Le Poulpe essaya de se projeter dans une responsabilité similaire. Sa première pensée fut pour se rassurer, avec un peu d'ambiguïté maintenant qu'il y songeait, quant au sérieux des méthodes de contraceptions et autres capotes dont usaient ses belles amoureuses, la deuxième fut pour constater qu'il s'était toujours senti tellement loin de ce genre de conneries que rien de constructif ne lui venait à l'esprit.
- Ca dure depuis longtemps ? se contenta-t-il de lâcher.
- Près d'un an, mais le problème c'est que ça va crescendo. Y a pas une semaine, ses vieux ont retrouvé un bout de stèle mortuaire planqué sous son lit. Ils sont allés voir la maréchaussée..
- Tu peux pas dire les flics comme tout le monde ?
- Ouais, si tu veux, les poulets, qui n'ont pas su quoi leur dire, vu que personne n'a porté plainte pour la stèle et qu'il a pas voulu avouer d'où qu'il l'avait piqué.

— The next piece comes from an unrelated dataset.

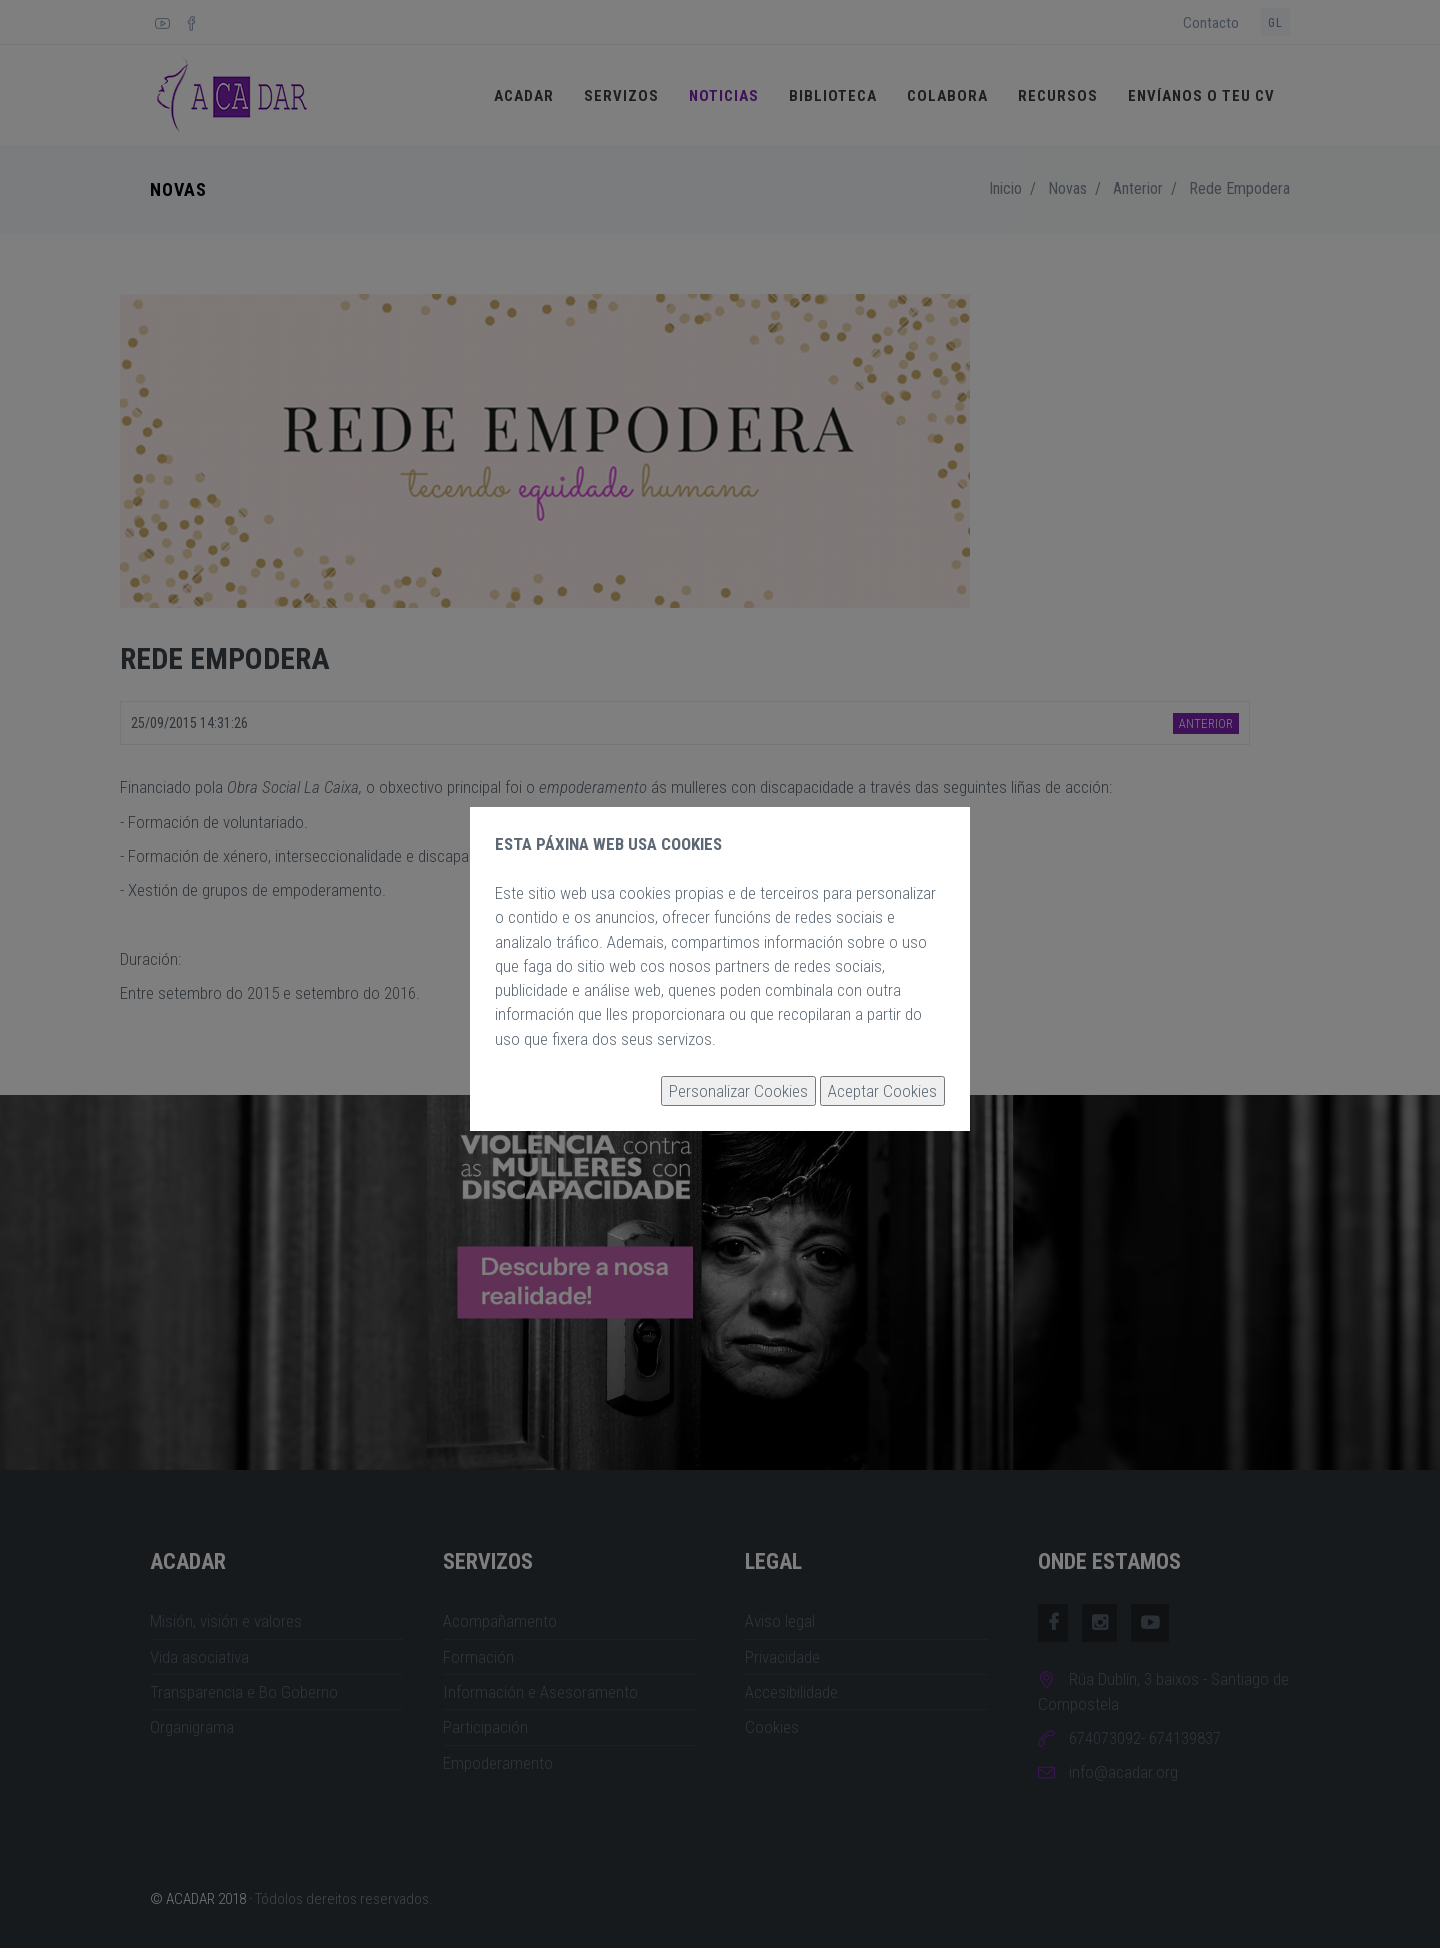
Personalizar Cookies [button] (738, 1091)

- Ton français m'émeut bigrement Gérard. Plutôt qu'astiquer tes verres, tu devrais regarder passer les trains. Avec un tel coup de taureau tu tomberais toutes les Marguerites ! Tu sais que c'est vachement plus intéressant, les trains. Comme diraient ceux de tes habitués qu'écrivent des polars au lieu de les vivre.

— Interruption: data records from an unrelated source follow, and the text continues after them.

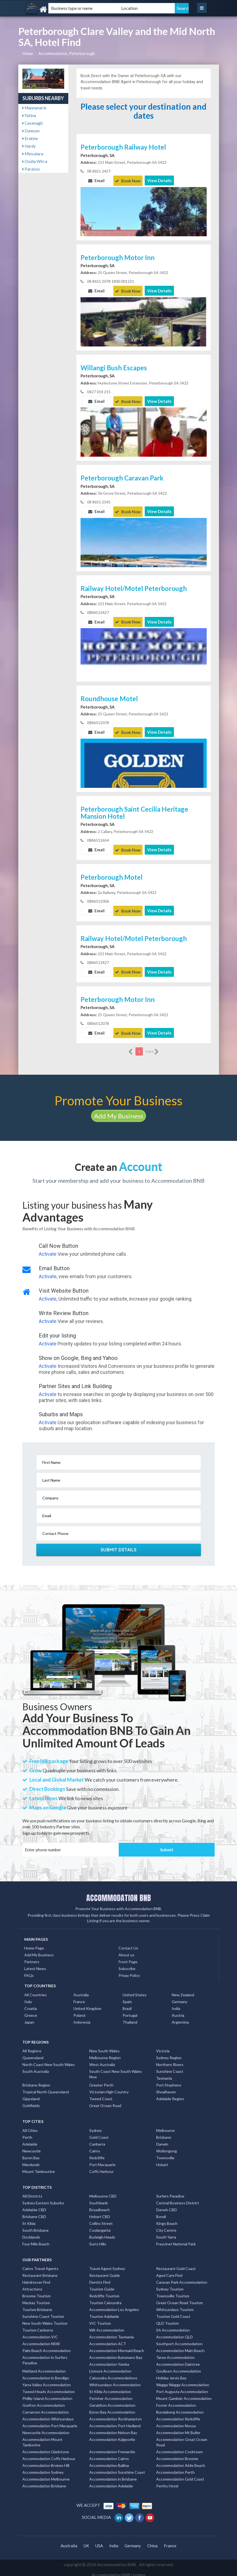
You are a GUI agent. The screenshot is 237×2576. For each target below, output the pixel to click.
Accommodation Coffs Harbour (48, 2454)
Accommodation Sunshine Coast (117, 2468)
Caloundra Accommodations (113, 2373)
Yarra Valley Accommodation (46, 2380)
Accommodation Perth (175, 2468)
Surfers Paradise (170, 2192)
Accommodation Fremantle (112, 2447)
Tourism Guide (101, 2285)
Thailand (130, 2018)
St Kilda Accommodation (110, 2387)
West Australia (102, 2060)
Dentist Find (99, 2278)
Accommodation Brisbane (44, 2481)
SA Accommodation (173, 2326)
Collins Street (101, 2219)
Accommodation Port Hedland (115, 2421)
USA (99, 2541)
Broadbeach (99, 2205)
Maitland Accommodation (44, 2367)
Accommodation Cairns (109, 2454)
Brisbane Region (36, 2081)
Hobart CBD (99, 2212)
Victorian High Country (109, 2087)
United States (135, 1990)
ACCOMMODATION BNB (118, 1893)
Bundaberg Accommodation (180, 2408)
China (152, 2541)
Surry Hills (97, 2239)
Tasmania (164, 2074)
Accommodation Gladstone (45, 2447)
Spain (127, 1997)
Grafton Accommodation (43, 2401)
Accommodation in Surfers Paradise (44, 2356)
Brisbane (163, 2133)
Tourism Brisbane (37, 2305)
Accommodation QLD (174, 2332)
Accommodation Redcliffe (178, 2414)
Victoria (163, 2046)
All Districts (32, 2192)
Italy (28, 1997)
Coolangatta (100, 2226)
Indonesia (81, 2018)
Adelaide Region (170, 2094)
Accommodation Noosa (176, 2421)
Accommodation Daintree (178, 2360)
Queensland (32, 2053)
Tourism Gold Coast (173, 2312)
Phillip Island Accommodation (47, 2394)
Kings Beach (166, 2219)
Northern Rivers (169, 2060)
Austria (178, 2011)
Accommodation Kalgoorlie (112, 2435)
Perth (27, 2133)
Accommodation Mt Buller (178, 2428)
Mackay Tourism (36, 2298)
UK (86, 2541)
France (79, 1997)
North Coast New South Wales (48, 2060)
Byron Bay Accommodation (112, 2408)
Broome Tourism (36, 2291)
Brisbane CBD (34, 2212)
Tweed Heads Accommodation (48, 2387)
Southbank (98, 2198)
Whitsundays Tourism (175, 2305)
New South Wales (104, 2046)
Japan (29, 2018)
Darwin (162, 2140)
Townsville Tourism (172, 2291)
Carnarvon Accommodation (45, 2408)
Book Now (128, 180)
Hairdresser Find (36, 2278)
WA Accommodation (106, 2326)
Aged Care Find (169, 2271)
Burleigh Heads (102, 2233)
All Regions (32, 2046)
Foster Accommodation (176, 2401)
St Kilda (28, 2219)
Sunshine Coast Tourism (43, 2312)
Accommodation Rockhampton (115, 2414)
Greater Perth (101, 2081)
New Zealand (183, 1990)
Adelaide (29, 2140)
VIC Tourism (100, 2319)
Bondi (161, 2212)
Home (27, 53)
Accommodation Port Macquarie (49, 2421)
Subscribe (126, 1964)
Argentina (180, 2018)
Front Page (127, 1957)
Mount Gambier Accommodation (184, 2394)
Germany (179, 1997)
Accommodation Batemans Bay (115, 2353)
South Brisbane (35, 2226)
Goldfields (31, 2101)
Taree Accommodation (175, 2353)
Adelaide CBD (34, 2205)
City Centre (166, 2226)
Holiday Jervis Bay (171, 2373)
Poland (79, 2011)
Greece (30, 2011)
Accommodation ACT (107, 2339)
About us (126, 1950)
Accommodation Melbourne (46, 2475)
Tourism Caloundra (105, 2298)
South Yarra (166, 2233)
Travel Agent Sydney (107, 2264)
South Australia (35, 2067)
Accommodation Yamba (109, 2360)
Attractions (32, 2285)
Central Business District (177, 2198)
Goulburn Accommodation (178, 2367)
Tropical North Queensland (45, 2087)
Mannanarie (34, 107)
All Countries (35, 1990)
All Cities (30, 2126)
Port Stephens (168, 2081)
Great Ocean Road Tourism (179, 2298)
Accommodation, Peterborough (66, 53)
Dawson (31, 130)
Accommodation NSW (41, 2339)
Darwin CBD (166, 2205)
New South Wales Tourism (44, 2319)
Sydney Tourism (169, 2285)
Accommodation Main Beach (180, 2346)
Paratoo (31, 169)
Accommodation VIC (40, 2332)
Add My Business (118, 1112)
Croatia (30, 2004)
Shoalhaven (166, 2087)
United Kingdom (87, 2004)
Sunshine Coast (169, 2067)
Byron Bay (31, 2153)
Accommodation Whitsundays (48, 2414)
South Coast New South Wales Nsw (115, 2070)
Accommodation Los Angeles (114, 2305)
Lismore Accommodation (110, 2367)
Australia (81, 1990)
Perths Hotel (167, 2481)
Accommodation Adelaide (111, 2481)
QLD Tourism (167, 2319)
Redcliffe (97, 2153)
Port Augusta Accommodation (182, 2387)
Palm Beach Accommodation (46, 2346)
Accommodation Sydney (43, 2468)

- Tu me broutes les algues Le Poulpe. Pis d'abord, tracasse pas trop Monsieur Pouy et sa bande, y payent réglo et z'ont pas d'ardoise, eux....
Gabriel pouffa et relança :
- Fastoche ! avec tout ce que tu leur racontes de mes aventures, ils n'ont qu'à prendre quelques notes, à savoir foutre ça en forme et le tour est joué. Par ici la monnaie.
- Tu vois Le Poulpe, ce qui a de pénible avec toi c'est ton aigreur. Le rôle du héros secret, que ses méthodes rejettent dans l'ombre, c'était pas pour toi. Tu joues les redresseurs de tores, en zieutant du côté du Parisien, mais en fait t'aspires qu'à voir ta gueule en première page, la mèche au vent et l'oeil rebelle.
Un silence pas sain sépara un temps les deux hommes. Gabriel regardait toujours l'avenue, sans le voir. Gérard, qui sentait avoir touché juste, le regrettait déjà en torchant le cul d'un verre propre d'un coup de torchon blanc. Toutefois dès que leurs yeux se croisèrent, ils ne surent éviter de se sourire, d'abord par défi, avec ce rictus ironique qu'ils se connaissaient à la ridule près, puis par incapacité mutuelle à entretenir une réelle mauvaise foi, leurs sourires devinrent purs de toute arrière pensée et virèrent au franc éclat de rire.
- T'es vraiment trop con, Gérard !
- Ouais, mais pour ça je t'ai toujours eu pour maître.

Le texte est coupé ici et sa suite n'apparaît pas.